In order to determine the level of environmental review for each proposed
action that is necessary to comply with 75-1-201, MCA, the agency
shall apply the following criteria:
(1) The agency shall prepare an EIS as follows:
(a) whenever an EA indicates that an EIS is
necessary; or
(b) whenever, based on the criteria in ARM
17.4.608, the proposed action is a major action of state government
significantly affecting the quality of the human environment.
(2) An EA may serve any of the following purposes:
(a) to ensure that the agency uses the natural
and social sciences and the environmental design arts in planning and decision-making.
An EA may be used independently or in conjunction with other agency planning
and decision-making procedures;
(b) to
assist in the evaluation of reasonable alternatives and the development of
conditions, stipulations or modifications to be made a part of a proposed
action;
(c) to
determine the need to prepare an EIS through an initial evaluation and
determination of the significance of impacts associated with a proposed action;
(d) to
ensure the fullest appropriate opportunity for public review and comment on
proposed actions, including alternatives and planned mitigation, where the
residual impacts do not warrant the preparation of an EIS; and
(e) to
examine and document the effects of a proposed action on the quality of the
human environment, and to provide the basis for public review and comment,
whenever statutory requirements do not allow sufficient time for an agency to
prepare an EIS. The agency shall determine whether sufficient time is available
to prepare an EIS by comparing statutory requirements that establish when the
agency must make its decision on the proposed action with the time required by
ARM 17.4.620 to obtain public review of an EIS plus a reasonable period to
prepare a draft EIS and, if required, a final EIS.

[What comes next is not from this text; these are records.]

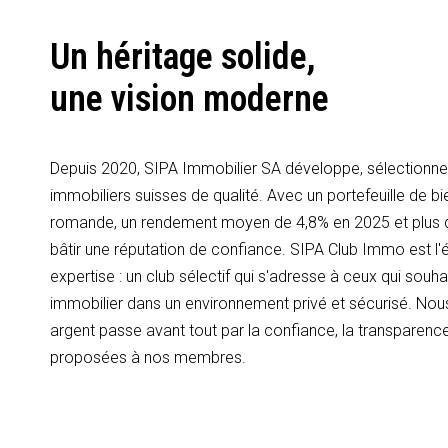
Un héritage solide,
une vision moderne
Depuis 2020, SIPA Immobilier SA développe, sélectionne 
immobiliers suisses de qualité. Avec un portefeuille de bi
romande, un rendement moyen de 4,8% en 2025 et plus
bâtir une réputation de confiance. SIPA Club Immo est l'é
expertise : un club sélectif qui s'adresse à ceux qui souhai
immobilier dans un environnement privé et sécurisé. Nous
argent passe avant tout par la confiance, la transparence
proposées à nos membres.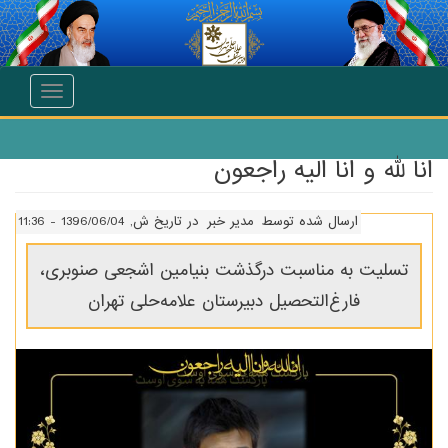
انتقال به محتوای اصلی
Toggle
navigation
انا لله و انا الیه راجعون
ارسال شده توسط
مدیر خبر
در تاریخ ش, 1396/06/04 - 11:36
تسلیت به مناسبت درگذشت بنیامین اشجعی صنوبری،
فارغ‌التحصیل دبیرستان علامه‌حلی تهران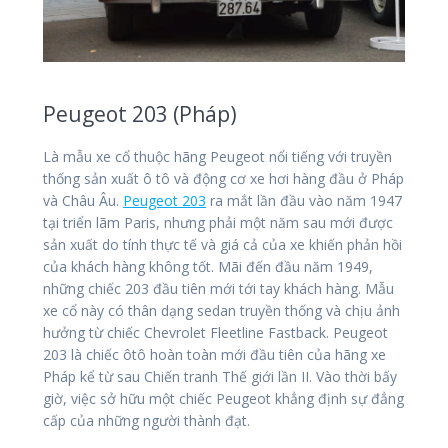
Peugeot 203 (Pháp)
Là mẫu xe cổ thuộc hãng Peugeot nổi tiếng với truyền
thống sản xuất ô tô và động cơ xe hơi hàng đầu ở Pháp
và Châu Âu.
Peugeot 203
ra mắt lần đầu vào năm 1947
tại triển lãm Paris, nhưng phải một năm sau mới được
sản xuất do tính thực tế và giá cả của xe khiến phản hồi
của khách hàng không tốt. Mãi đến đầu năm 1949,
những chiếc 203 đầu tiên mới tới tay khách hàng. Mẫu
xe cổ này có thân dạng sedan truyền thống và chịu ảnh
hưởng từ chiếc Chevrolet Fleetline Fastback. Peugeot
203 là chiếc ôtô hoàn toàn mới đầu tiên của hãng xe
Pháp kể từ sau Chiến tranh Thế giới lần II. Vào thời bấy
giờ, việc sở hữu một chiếc Peugeot khẳng định sự đẳng
cấp của những người thành đạt.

(3) The agency shall prepare an EA whenever:
(a) the action is not excluded under (5) of
this rule and it is not clear without preparation of an EA whether the proposed
action is a major one significantly affecting the quality of the human
environment;
(b) the action is not excluded under (5) of this rule and although an EIS is
not warranted, the agency has not otherwise implemented the interdisciplinary
analysis and public review
purposes listed
in (2) (a) and (d) of this rule through a similar planning and decision-making
process; or
(c) statutory requirements do not allow sufficient
time for the agency to prepare an EIS.
(4) The agency may, as an alternative to preparing
an EIS, prepare an EA whenever the action is one that might normally require an
EIS, but effects which might otherwise be deemed significant appear to be
mitigable below the level of significance through design, or enforceable controls
or stipulations or both imposed by the agency or other government
agencies. For an EA to suffice in this
instance, the agency must determine that all of the impacts of the proposed
action have been accurately identified, that they will be mitigated below the
level of significance, and that no significant impact is likely to occur. The agency may not consider compensation for
purposes of determining that impacts have been mitigated below the level of
significance.
(5) The agency is not required to prepare an EA or
an EIS for the following categories of action:
(a) actions that qualify for a categorical
exclusion as defined by rule or justified by a programmatic review. In the
rule or programmatic review, the
agency shall identify any extraordinary circumstances in which a normally
excluded action requires an EA or EIS;
(b) administrative actions: routine, clerical or
similar functions of a department, including but not limited to administrative
procurement, contracts for consulting services, and personnel actions;
(c) minor repairs, operations, or maintenance of
existing equipment or facilities;
(d) investigation and enforcement: data collection, inspection of facilities or
enforcement of environmental standards;
(e) ministerial actions: actions in which the
agency exercises no discretion, but rather acts upon a given state of facts in
a prescribed manner; and
(f) actions that are primarily social or economic
in nature and that do not otherwise affect the human environment.
History: 2-3-103, 2-4-201, MCA; IMP, 2-3-104, 75-1-201, MCA; NEW, 1989 MAR p. 226, Eff. 1/27/89; TRANS, from DHES, 1996 MAR p. 1497.